Corn bread disaster and T-shirt fight

Posted by GT on October 9th, 2008 — Posted in Newspaper columns

Originally published in June 2006, The Daily Sentinel, Grand Junction, Colo.Two episodes of Joe Powell’s family life as recalled by his son.


Mom makes corn bread in a cast-iron skillet, usually in triangular pieces that fit nicely in the hand. It’s crunchy, filling stuff that tastes wonderful when it’s right out of the oven, so hot you could burn your lips on it, and it’s great the next day, cold and not very crumbly.

Dad likes it either way, but he often prefers it after it’s had a little time to age.

One morning in the early ’70s, not too long before he retired from the Air Force, Dad took the last piece from a batch of corn bread on his way out the door to eat on his way to the base.

At the end of the day, he came home and told us he had accidentally dropped the corn bread out the car window that morning before he got a chance to eat any of it. As I recall, he went without breakfast that day. At the least, he went without the breakfast he wanted.

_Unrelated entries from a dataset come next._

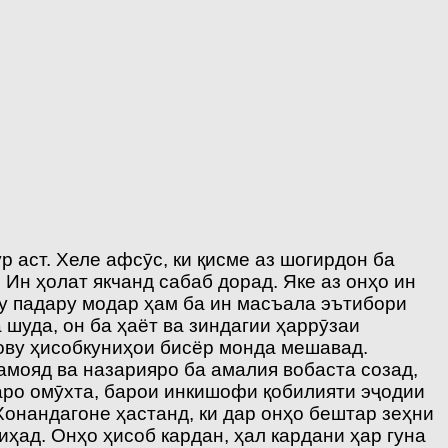
 аст. Хеле афсӯс, ки қисме аз шогирдон ба
Ин ҳолат якчанд сабаб дорад. Яке аз онҳо ин
ту падару модар ҳам ба ин масъала эътибори
шуда, он ба ҳаёт ва зиндагии ҳаррӯзаи
ову ҳисобкуниҳои бисёр монда мешавад.
мояд ва назарияро ба амалия вобаста созад,
даро омӯхта, барои инкишофи қобилияти эҷодии
онандагоне ҳастанд, ки дар онҳо бештар зеҳни
иҳад. Онҳо ҳисоб кардан, ҳал кардани ҳар гуна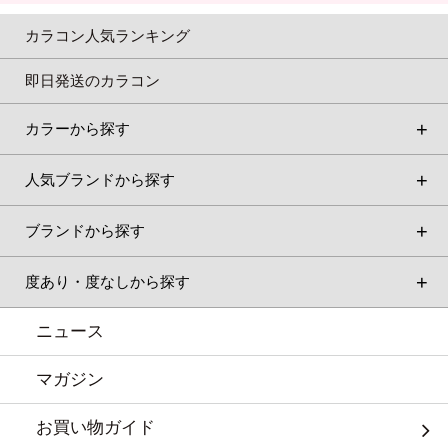
カラコン人気ランキング
即日発送のカラコン
カラーから探す
人気ブランドから探す
ブランドから探す
度あり・度なしから探す
ニュース
マガジン
お買い物ガイド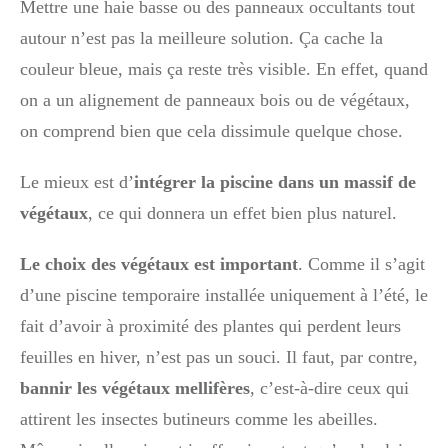
Mettre une haie basse ou des panneaux occultants tout
autour n’est pas la meilleure solution. Ça cache la
couleur bleue, mais ça reste très visible. En effet, quand
on a un alignement de panneaux bois ou de végétaux,
on comprend bien que cela dissimule quelque chose.
Le mieux est d’
intégrer la piscine dans un massif de
végétaux
, ce qui donnera un effet bien plus naturel.
Le choix des végétaux est important
. Comme il s’agit
d’une piscine temporaire installée uniquement à l’été, le
fait d’avoir à proximité des plantes qui perdent leurs
feuilles en hiver, n’est pas un souci. Il faut, par contre,
bannir les végétaux mellifères
, c’est-à-dire ceux qui
attirent les insectes butineurs comme les abeilles.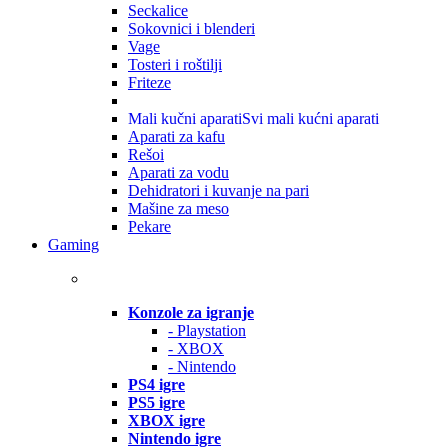
Seckalice
Sokovnici i blenderi
Vage
Tosteri i roštilji
Friteze
Mali kučni aparati
Svi mali kućni aparati
Aparati za kafu
Rešoi
Aparati za vodu
Dehidratori i kuvanje na pari
Mašine za meso
Pekare
Gaming
Konzole za igranje
- Playstation
- XBOX
- Nintendo
PS4 igre
PS5 igre
XBOX igre
Nintendo igre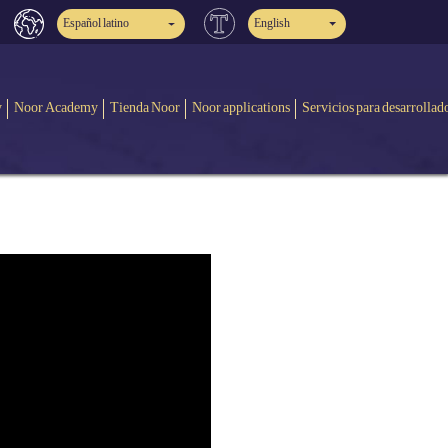
Español latino
English
y
Noor Academy
Tienda Noor
Noor applications
Servicios para desarrollad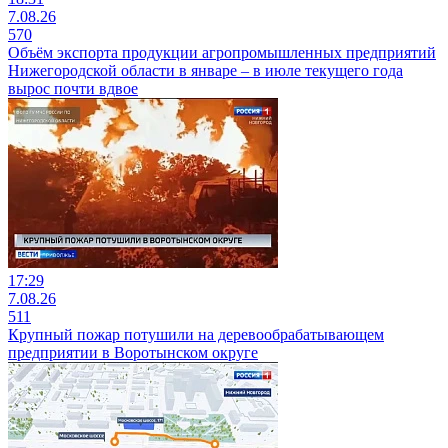
7.08.26
570
Объём экспорта продукции агропромышленных предприятий
Нижегородской области в январе – в июле текущего года
вырос почти вдвое
17:29
7.08.26
511
Крупный пожар потушили на деревообрабатывающем
предприятии в Воротынском округе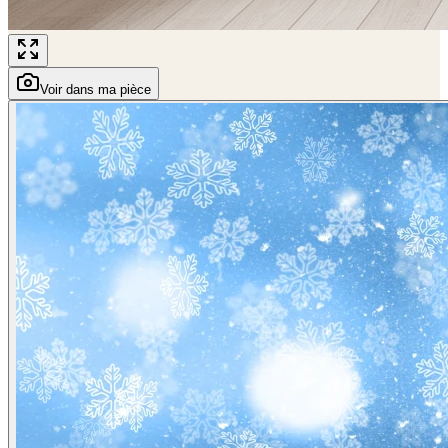
Voir dans ma pièce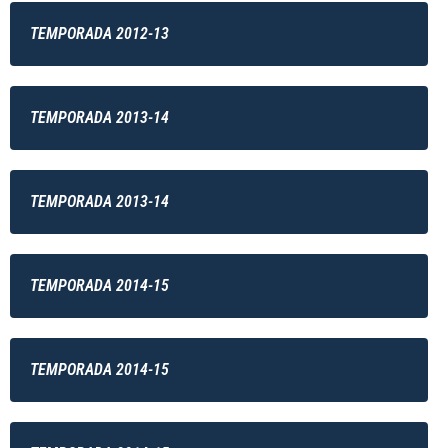
TEMPORADA 2012-13
TEMPORADA 2013-14
TEMPORADA 2013-14
TEMPORADA 2014-15
TEMPORADA 2014-15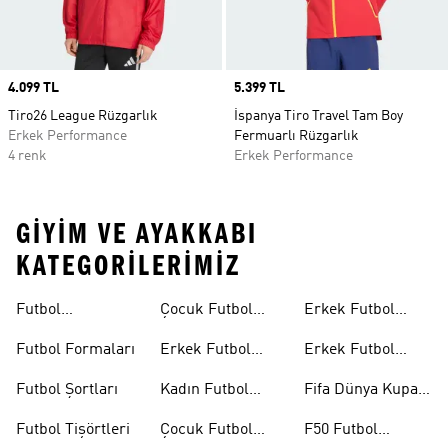
Price
4.099 TL
Price
5.399 TL
Tiro26 League Rüzgarlık
İspanya Tiro Travel Tam Boy
Erkek Performance
Fermuarlı Rüzgarlık
4 renk
Erkek Performance
GIYIM VE AYAKKABI
KATEGORILERIMIZ
Futbol
Çocuk Futbol
Erkek Futbol
Ayakkabıları
Ayakkabıları
Topları
Futbol Formaları
Erkek Futbol
Erkek Futbol
Formaları
Eldivenleri
Futbol Şortları
Kadın Futbol
Fifa Dünya Kupası
Formaları
26™
Futbol Tişörtleri
Çocuk Futbol
F50 Futbol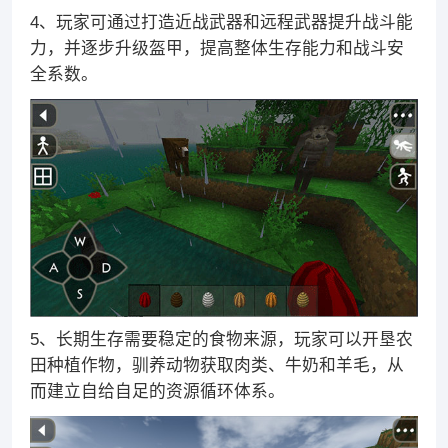
4、玩家可通过打造近战武器和远程武器提升战斗能
力，并逐步升级盔甲，提高整体生存能力和战斗安
全系数。
5、长期生存需要稳定的食物来源，玩家可以开垦农
田种植作物，驯养动物获取肉类、牛奶和羊毛，从
而建立自给自足的资源循环体系。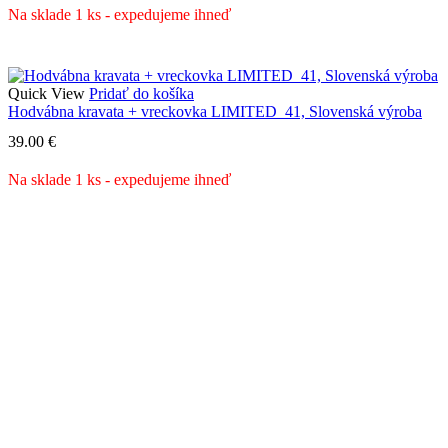
Na sklade 1 ks - expedujeme ihneď
Quick View
Pridať do košíka
Hodvábna kravata + vreckovka LIMITED_41, Slovenská výroba
39.00
€
Na sklade 1 ks - expedujeme ihneď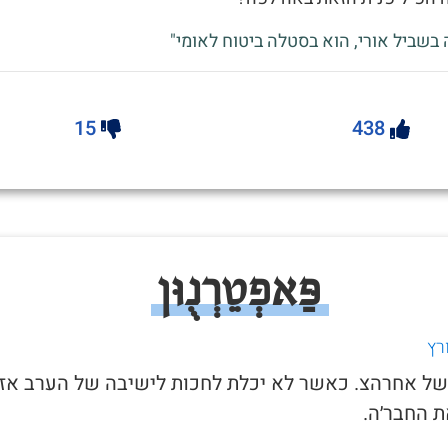
 בשביל אורי, הוא בסטלה ביטוח לאומי"
15
438
פַּאפְטֵרְנֻוּן
רץ
ל של אחרהצ. כאשר לא יכלת לחכות לישיבה של הערב אז
 החבר׳ה.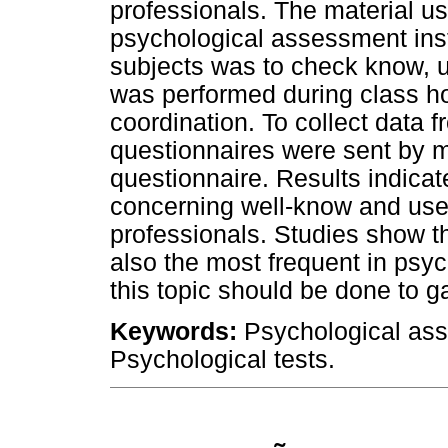
professionals. The material us
psychological assessment ins
subjects was to check know, 
was performed during class ho
coordination. To collect data 
questionnaires were sent by ma
questionnaire. Results indica
concerning well-know and use
professionals. Studies show 
also the most frequent in ps
this topic should be done to ga
Keywords:
Psychological ass
Psychological tests.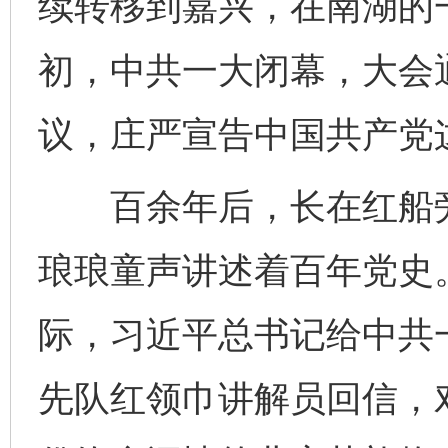
续转移到嘉兴，在南湖的
初，中共一大闭幕，大会
议，庄严宣告中国共产党
百余年后，长在红船旁
琅琅童声讲述着百年党史。
际，习近平总书记给中共
先队红领巾讲解员回信，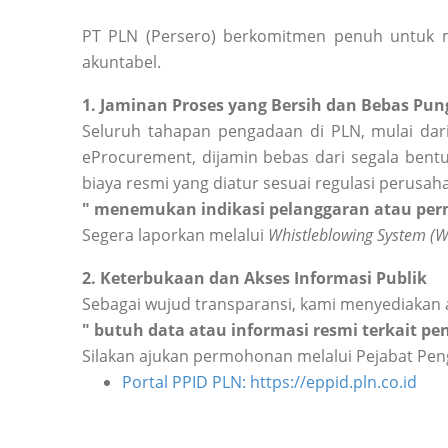
PT PLN (Persero) berkomitmen penuh untuk m
akuntabel.
1. Jaminan Proses yang Bersih dan Bebas Pung
Seluruh tahapan pengadaan di PLN, mulai dari
eProcurement, dijamin bebas dari segala bentu
biaya resmi yang diatur sesuai regulasi perusah
" menemukan indikasi pelanggaran atau perm
Segera laporkan melalui
Whistleblowing System (
2. Keterbukaan dan Akses Informasi Publik
Sebagai wujud transparansi, kami menyediakan 
" butuh data atau informasi resmi terkait p
Silakan ajukan permohonan melalui Pejabat Peng
Portal PPID PLN: https://eppid.pln.co.id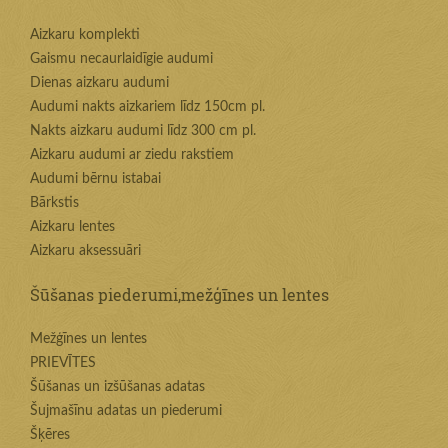
Aizkaru komplekti
Gaismu necaurlaidīgie audumi
Dienas aizkaru audumi
Audumi nakts aizkariem līdz 150cm pl.
Nakts aizkaru audumi līdz 300 cm pl.
Aizkaru audumi ar ziedu rakstiem
Audumi bērnu istabai
Bārkstis
Aizkaru lentes
Aizkaru aksessuāri
Šūšanas piederumi,mežģīnes un lentes
Mežģīnes un lentes
PRIEVĪTES
Šūšanas un izšūšanas adatas
Šujmašīnu adatas un piederumi
Šķēres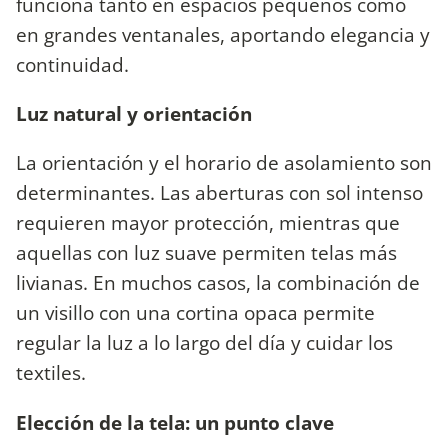
funciona tanto en espacios pequeños como
en grandes ventanales, aportando elegancia y
continuidad.
Luz natural y orientación
La orientación y el horario de asolamiento son
determinantes. Las aberturas con sol intenso
requieren mayor protección, mientras que
aquellas con luz suave permiten telas más
livianas. En muchos casos, la combinación de
un visillo con una cortina opaca permite
regular la luz a lo largo del día y cuidar los
textiles.
Elección de la tela: un punto clave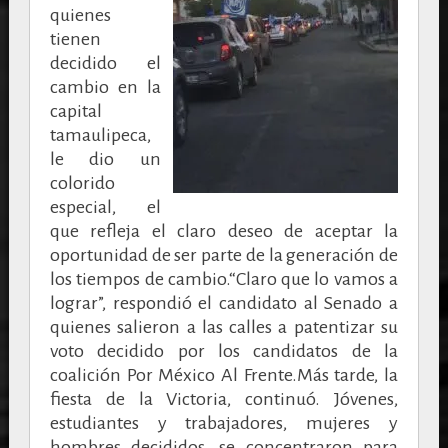
quienes
tienen
decidido el
cambio en la
capital
tamaulipeca,
le dio un
colorido
especial, el
que refleja el claro deseo de aceptar la
oportunidad de ser parte de la generación de
los tiempos de cambio.“Claro que lo vamos a
lograr”, respondió el candidato al Senado a
quienes salieron a las calles a patentizar su
voto decidido por los candidatos de la
coalición Por México Al Frente.Más tarde, la
fiesta de la Victoria, continuó. Jóvenes,
estudiantes y trabajadores, mujeres y
hombres decididos, se concentraron para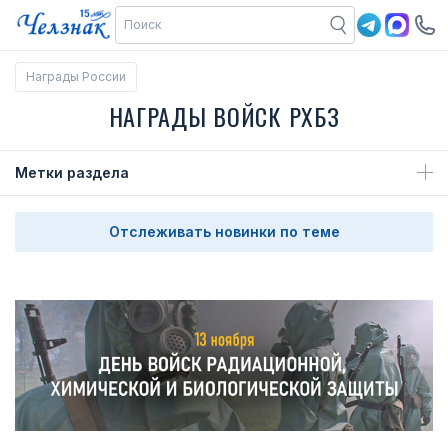
Награды России
НАГРАДЫ ВОЙСК РХБЗ
Метки раздела
Отслеживать новинки по теме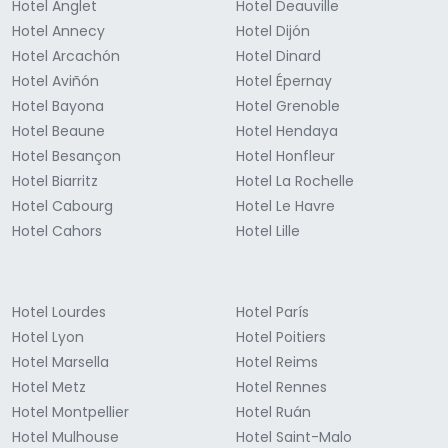
Hotel Anglet
Hotel Deauville
Hotel Annecy
Hotel Dijón
Hotel Arcachón
Hotel Dinard
Hotel Aviñón
Hotel Épernay
Hotel Bayona
Hotel Grenoble
Hotel Beaune
Hotel Hendaya
Hotel Besançon
Hotel Honfleur
Hotel Biarritz
Hotel La Rochelle
Hotel Cabourg
Hotel Le Havre
Hotel Cahors
Hotel Lille
Hotel Lourdes
Hotel París
Hotel Lyon
Hotel Poitiers
Hotel Marsella
Hotel Reims
Hotel Metz
Hotel Rennes
Hotel Montpellier
Hotel Ruán
Hotel Mulhouse
Hotel Saint-Malo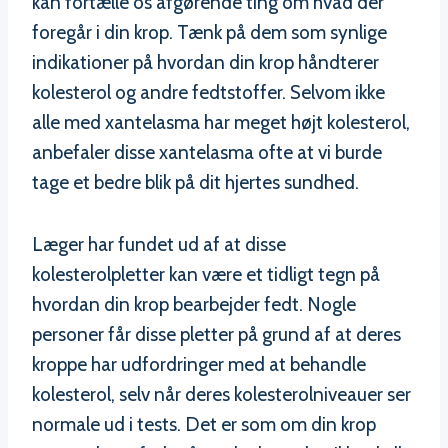
kan fortælle os afgørende ting om hvad der
foregår i din krop. Tænk på dem som synlige
indikationer på hvordan din krop håndterer
kolesterol og andre fedtstoffer. Selvom ikke
alle med xantelasma har meget højt kolesterol,
anbefaler disse xantelasma ofte at vi burde
tage et bedre blik på dit hjertes sundhed.
Læger har fundet ud af at disse
kolesterolpletter kan være et tidligt tegn på
hvordan din krop bearbejder fedt. Nogle
personer får disse pletter på grund af at deres
kroppe har udfordringer med at behandle
kolesterol, selv når deres kolesterolniveauer ser
normale ud i tests. Det er som om din krop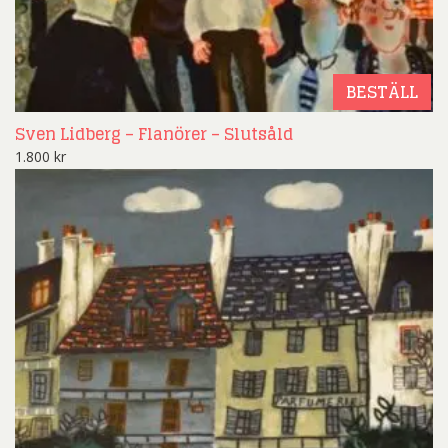
BESTÄLL
Sven Lidberg – Flanörer – Slutsåld
1.800
kr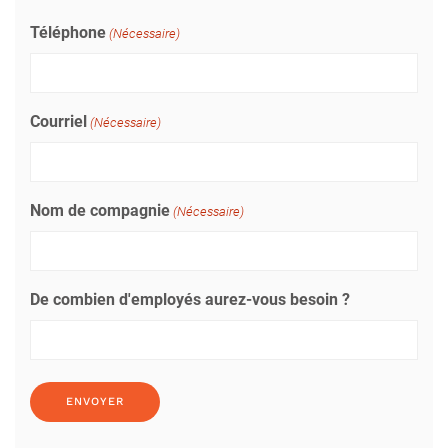
Téléphone
(Nécessaire)
Courriel
(Nécessaire)
Nom de compagnie
(Nécessaire)
De combien d'employés aurez-vous besoin ?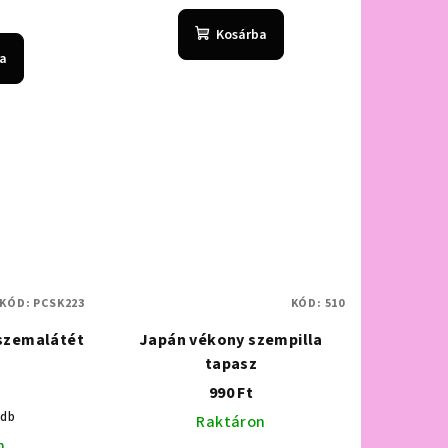
Kosárba
a
KÓD:
PCSK223
KÓD:
510
 szemalátét
Japán vékony szempilla
tapasz
990 Ft
 db
Raktáron
n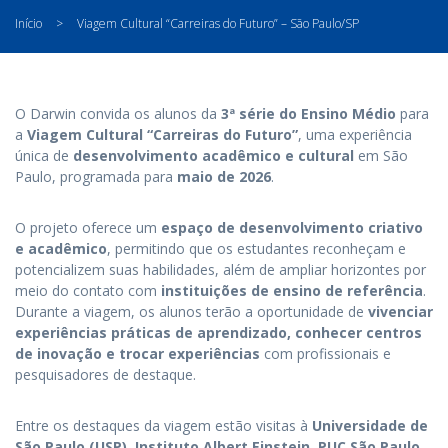
Início
>
Viagem Cultural “Carreiras do Futuro” – São Paulo/SP
O Darwin convida os alunos da
3ª série do Ensino Médio
para
a
Viagem Cultural “Carreiras do Futuro”
, uma experiência
única de
desenvolvimento acadêmico e cultural
em São
Paulo, programada para
maio de 2026
.
O projeto oferece um
espaço de desenvolvimento criativo
e acadêmico
, permitindo que os estudantes reconheçam e
potencializem suas habilidades, além de ampliar horizontes por
meio do contato com
instituições de ensino de referência
.
Durante a viagem, os alunos terão a oportunidade de
vivenciar
experiências práticas de aprendizado, conhecer centros
de inovação e trocar experiências
com profissionais e
pesquisadores de destaque.
Entre os destaques da viagem estão visitas à
Universidade de
São Paulo (USP), Instituto Albert Einstein, PUC São Paulo,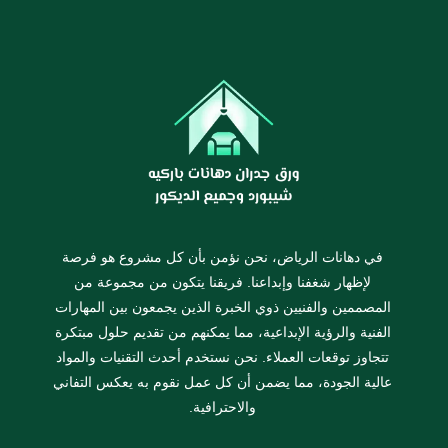
في دهانات الرياض، نحن نؤمن بأن كل مشروع هو فرصة
لإظهار شغفنا وإبداعنا. فريقنا يتكون من مجموعة من
المصممين والفنيين ذوي الخبرة الذين يجمعون بين المهارات
الفنية والرؤية الإبداعية، مما يمكنهم من تقديم حلول مبتكرة
تتجاوز توقعات العملاء. نحن نستخدم أحدث التقنيات والمواد
عالية الجودة، مما يضمن أن كل عمل نقوم به يعكس التفاني
والاحترافية.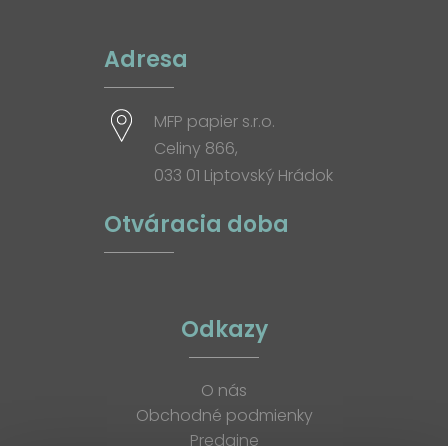
Adresa
MFP papier s.r.o.
Celiny 866,
033 01 Liptovský Hrádok
Otváracia doba
Odkazy
O nás
Obchodné podmienky
Predajne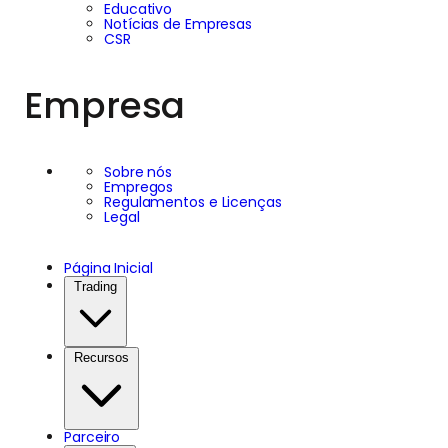
Educativo
Notícias de Empresas
CSR
Empresa
Sobre nós
Empregos
Regulamentos e Licenças
Legal
Página Inicial
Trading
Recursos
Parceiro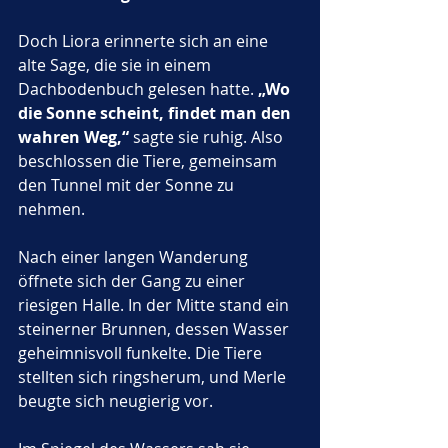
Doch Liora erinnerte sich an eine 
alte Sage, die sie in einem 
Dachbodenbuch gelesen hatte. 
„Wo 
die Sonne scheint, findet man den 
wahren Weg,“
 sagte sie ruhig. Also 
beschlossen die Tiere, gemeinsam 
den Tunnel mit der Sonne zu 
nehmen.
Nach einer langen Wanderung 
öffnete sich der Gang zu einer 
riesigen Halle. In der Mitte stand ein 
steinerner Brunnen, dessen Wasser 
geheimnisvoll funkelte. Die Tiere 
stellten sich ringsherum, und Merle 
beugte sich neugierig vor.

As a kid, I’d get in a twist about the strangest things, and this was one of them. I was convinced Dad’s feelings were hurt and I felt awful for him. So bad I still remember that dropped piece of corn bread more than 30 years later.

I think he felt pretty bad too or he wouldn’t have mentioned it in the first place.

We still talk about it from time to time.


I was lucky enough to grow up under a roof my father shared with his family – except for a year the Air Force sent him to Southeast Asia – so naturally we butted heads from time to time. We battled over hair length, friends, bedtime, TV … you name it.

Clothing was an obvious point of contention, and when I was in fifth or sixth grade, we got into a long, serious discussion about T-shirts.

I don’t mean the kind of colorful T-shirts you buy with logos on them. I mean white T-shirts you wear under another shirt. In other words, undershirts.

Dad believed undershirts should be worn every day, hot or cold. His assertion, as I morosely understood it, was that they were necessary in winter because they helped you stay warm, and in summer because they soaked up your sweat before it showed on your outer shirt.

I looked at pictures of actors with their shirts buttoned halfway down over bare, manly chests and knew I had no hope of doing that myself with a stupid white T-shirt on.

This wasn’t the first time we’d disagreed over what I thought was Dad’s laughably outdated approach to getting dressed.

He’d come out on top in the Great Hanky Skirmish, which resulted in me being the only boy in grade school who carried a handkerchief in his pocket every day (the habit is so ingrained in me now that I feel naked without one, even if I’m in a swimsuit). Now I feared I’d be the only boy wearing an undershirt.

So I dug in my heels and spent 20 minutes that felt like an hour and a half trying to talk Dad out of forcing me to wear T-shirts every day. He made his points several times, I made mine.

It was touch-and go; I contemplated outright rebellion, such as wearing the undershirt out of the house and ditching it on the way to school.

Then we compromised: I’d wear them when it was cold and couldn’t leave a lot of buttons open anyway, and wouldn’t have to when it was warm.

That’s still the rule I live by, although these days I make sure to wear plenty of anti-perspirant when I stop wearing T-shirts come spring.